歴代会長挨拶

氏名 北川 徹三(きたがわ てつぞう)
在任期間 1978年7月~1984年1月
会長挨拶 昭和32年の安全工学協会草創の頃は,まだ安全知識にまとまった統一が全くなく,安全運動は精神主義に立脚していた時であった.このような時代に,安全工学という新しい学問の重要性を提唱し,災害の発生原因,経過及び対策に関する知識の科学的な体系化を図ろうとすることは,いわば太平洋を横断するに,手製のヨットを漕ぎ出すに等しい,大それた企てではなかったかと息う.
昭和37年に,故磯谷延治会員の熱心な御勧奨により,一大決意の下に専門雑誌として「安全工学」を創刊したときも,これが17年後の今日まで安全工学の機関誌として,堂々と続刊し得るとは,夢にも考え及ばなかったことである.
昭和48年刊行の運びとなった「安全工学便覧」も,準備に9年の歳月を要したとはいえ,わが国はもちろん世界各国にも類を見ない総合的な安全工学のハンドブックとして,安全知識の体系化の目標をある程度まで達成し得たといえよう.そのほか,数次にわたる安全環境間題視察団の海外派遣,斬新な話題による講習会や研究会の開催など,本協会は,常に前人未踏の境地を大きい困難を克服して拓いて来たものである.

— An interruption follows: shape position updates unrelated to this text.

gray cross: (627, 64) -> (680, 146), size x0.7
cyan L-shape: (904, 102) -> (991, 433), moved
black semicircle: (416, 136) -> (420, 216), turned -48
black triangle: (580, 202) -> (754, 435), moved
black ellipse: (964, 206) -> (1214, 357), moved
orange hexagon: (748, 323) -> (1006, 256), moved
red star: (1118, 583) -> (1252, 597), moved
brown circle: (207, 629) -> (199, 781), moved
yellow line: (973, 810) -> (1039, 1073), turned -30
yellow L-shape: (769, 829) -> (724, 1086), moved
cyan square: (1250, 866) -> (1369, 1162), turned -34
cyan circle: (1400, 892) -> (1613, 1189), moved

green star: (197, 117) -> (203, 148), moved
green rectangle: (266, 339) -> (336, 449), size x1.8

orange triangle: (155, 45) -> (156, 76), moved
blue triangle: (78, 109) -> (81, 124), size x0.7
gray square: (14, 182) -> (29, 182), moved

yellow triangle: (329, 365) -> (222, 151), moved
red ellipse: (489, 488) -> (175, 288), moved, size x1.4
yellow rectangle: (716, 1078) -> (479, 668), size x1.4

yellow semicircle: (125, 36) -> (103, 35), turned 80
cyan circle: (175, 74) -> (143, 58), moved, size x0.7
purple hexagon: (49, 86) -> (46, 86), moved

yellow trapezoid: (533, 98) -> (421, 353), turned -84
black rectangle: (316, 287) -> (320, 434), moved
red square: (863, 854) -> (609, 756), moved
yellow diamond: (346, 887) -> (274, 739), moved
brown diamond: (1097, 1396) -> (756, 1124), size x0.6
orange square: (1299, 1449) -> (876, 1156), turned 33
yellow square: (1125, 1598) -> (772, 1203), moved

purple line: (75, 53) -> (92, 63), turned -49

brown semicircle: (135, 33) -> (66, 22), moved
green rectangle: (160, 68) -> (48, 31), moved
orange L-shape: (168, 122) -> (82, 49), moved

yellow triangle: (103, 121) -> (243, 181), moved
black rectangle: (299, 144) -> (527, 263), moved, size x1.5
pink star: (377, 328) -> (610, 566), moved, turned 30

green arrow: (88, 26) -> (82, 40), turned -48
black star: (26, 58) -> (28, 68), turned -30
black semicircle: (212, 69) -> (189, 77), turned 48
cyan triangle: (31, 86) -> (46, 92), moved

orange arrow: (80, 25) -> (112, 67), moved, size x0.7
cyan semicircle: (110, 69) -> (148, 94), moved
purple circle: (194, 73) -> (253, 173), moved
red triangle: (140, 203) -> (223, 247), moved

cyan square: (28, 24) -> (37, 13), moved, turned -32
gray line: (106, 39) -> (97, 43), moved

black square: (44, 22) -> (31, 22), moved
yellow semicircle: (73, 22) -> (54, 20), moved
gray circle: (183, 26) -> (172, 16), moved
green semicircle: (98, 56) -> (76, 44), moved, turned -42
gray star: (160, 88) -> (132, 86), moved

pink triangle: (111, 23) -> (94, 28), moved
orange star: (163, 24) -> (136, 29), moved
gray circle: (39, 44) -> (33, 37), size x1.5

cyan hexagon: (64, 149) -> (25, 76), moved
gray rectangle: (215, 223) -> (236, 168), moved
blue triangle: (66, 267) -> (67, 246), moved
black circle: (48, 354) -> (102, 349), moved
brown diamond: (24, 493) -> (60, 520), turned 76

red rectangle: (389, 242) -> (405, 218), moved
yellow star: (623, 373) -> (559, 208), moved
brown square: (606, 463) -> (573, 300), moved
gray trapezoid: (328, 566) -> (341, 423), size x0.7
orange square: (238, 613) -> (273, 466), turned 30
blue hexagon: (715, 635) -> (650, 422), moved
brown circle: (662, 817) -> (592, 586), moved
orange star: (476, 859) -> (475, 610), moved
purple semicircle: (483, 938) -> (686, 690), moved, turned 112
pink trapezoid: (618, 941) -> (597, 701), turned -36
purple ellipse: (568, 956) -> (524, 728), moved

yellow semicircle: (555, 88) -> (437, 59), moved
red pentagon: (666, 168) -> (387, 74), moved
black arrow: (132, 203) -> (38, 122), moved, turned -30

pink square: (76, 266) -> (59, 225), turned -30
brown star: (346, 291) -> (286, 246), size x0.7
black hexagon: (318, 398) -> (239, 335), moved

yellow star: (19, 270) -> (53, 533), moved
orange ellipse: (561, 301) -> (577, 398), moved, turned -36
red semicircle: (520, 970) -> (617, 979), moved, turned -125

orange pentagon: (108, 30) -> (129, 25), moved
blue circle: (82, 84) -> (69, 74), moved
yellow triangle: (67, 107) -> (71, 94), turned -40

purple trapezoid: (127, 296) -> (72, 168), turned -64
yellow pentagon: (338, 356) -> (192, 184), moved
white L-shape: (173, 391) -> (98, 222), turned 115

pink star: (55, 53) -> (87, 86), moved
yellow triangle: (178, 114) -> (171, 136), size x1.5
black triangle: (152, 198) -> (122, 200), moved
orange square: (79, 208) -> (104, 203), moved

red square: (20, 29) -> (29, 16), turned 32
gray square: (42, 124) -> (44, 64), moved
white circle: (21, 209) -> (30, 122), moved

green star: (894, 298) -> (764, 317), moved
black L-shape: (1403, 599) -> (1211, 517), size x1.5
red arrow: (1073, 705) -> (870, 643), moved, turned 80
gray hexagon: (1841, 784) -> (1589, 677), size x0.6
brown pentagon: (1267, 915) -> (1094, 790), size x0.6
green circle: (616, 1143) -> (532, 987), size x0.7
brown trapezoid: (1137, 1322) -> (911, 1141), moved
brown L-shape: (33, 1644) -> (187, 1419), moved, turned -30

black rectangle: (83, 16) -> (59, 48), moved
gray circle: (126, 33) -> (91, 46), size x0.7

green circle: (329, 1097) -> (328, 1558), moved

現在の安全工学協会の名称に改められる前は,安全工学研究会と称せられ,安全問題に深い関心をもつ約10人の同好の士のささやかな集まりとして始まったものであった.
昭和36年に初代会長として柴田勝太郎氏を迎え,42年に同氏の会長辞任に伴い,二代会長として玉置明善氏を選出して、両前会長の御指導によって,幸いにも本協会は着々と発展の地歩を固め,絶大な社会的信用を博するに至った.
本年7月玉置前会長の辞任の後を受けて,不肖私が三代会長をお引き受けすることになったが,この機会に歴代会長の長年の御尽力に感謝を捧げるとともに,その御業精に対し,恥じない仕事を誠心誠意,献身的な努力を傾けて果たさねばならないち覚悟している次第である.
安全工学の目的は,いうまでもなく,(1)生産設備や原材料製品の損失を防ぎ,(2)従業員の生命と健康を守り,(3)地域社会の住民の健康と平安を守ることにあると思う.これらの考え方は,従来の専門の工学には見られなかったもので,工学に新しい息吹きを与えるものであり,また安全工学は,理学,工学,医学などにわたる総合的な広領域の学として,その特徴を発揮すべきものであろう.
高度の経済成長をすでに経験したわが国の産業界にとっては,将来とも,無災害・無公害の理想の実現への努力に徹すべきであり,安全工学協会の果たすべき役割は,今後ますます大きくなるばかりである.
また,わが国のみならず,東南アジアの諸国においても,近年の工業の急速な伸展に応じて,災害公害の予防問題は,不可欠の緊要事となることは明らかで,安全工学協会の活動の分野は,国際的にも,ますます広がることになるであろう.
会員各位の親密な協力と創意の発揮によって,本協会の活動が社会の安全と平安の確保に貢献することができるように,またそれによって将来協会の発展が期待できるように,祈りたいと思う.